TASK BRIEF:
Where the string "Performance" occurs in the material below, report the whole line.

EXERCISE MATERIALS:
=== Begin Enclosure ===

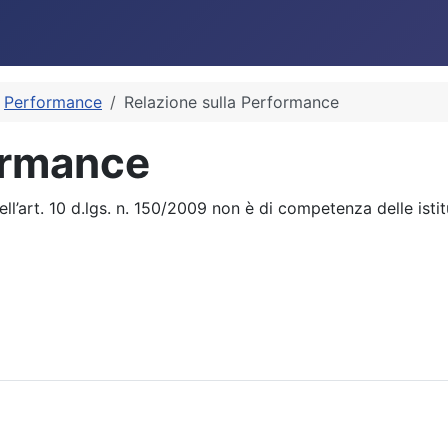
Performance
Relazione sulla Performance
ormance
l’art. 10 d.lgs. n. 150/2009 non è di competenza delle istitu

=== End Enclosure ===
=== Begin Enclosure ===

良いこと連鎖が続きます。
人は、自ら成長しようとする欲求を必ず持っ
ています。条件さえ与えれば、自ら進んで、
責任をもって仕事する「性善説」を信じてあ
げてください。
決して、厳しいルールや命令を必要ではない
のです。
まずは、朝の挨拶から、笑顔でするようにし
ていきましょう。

=== End Enclosure ===

TASK RESULT:
Performance
Relazione sulla Performance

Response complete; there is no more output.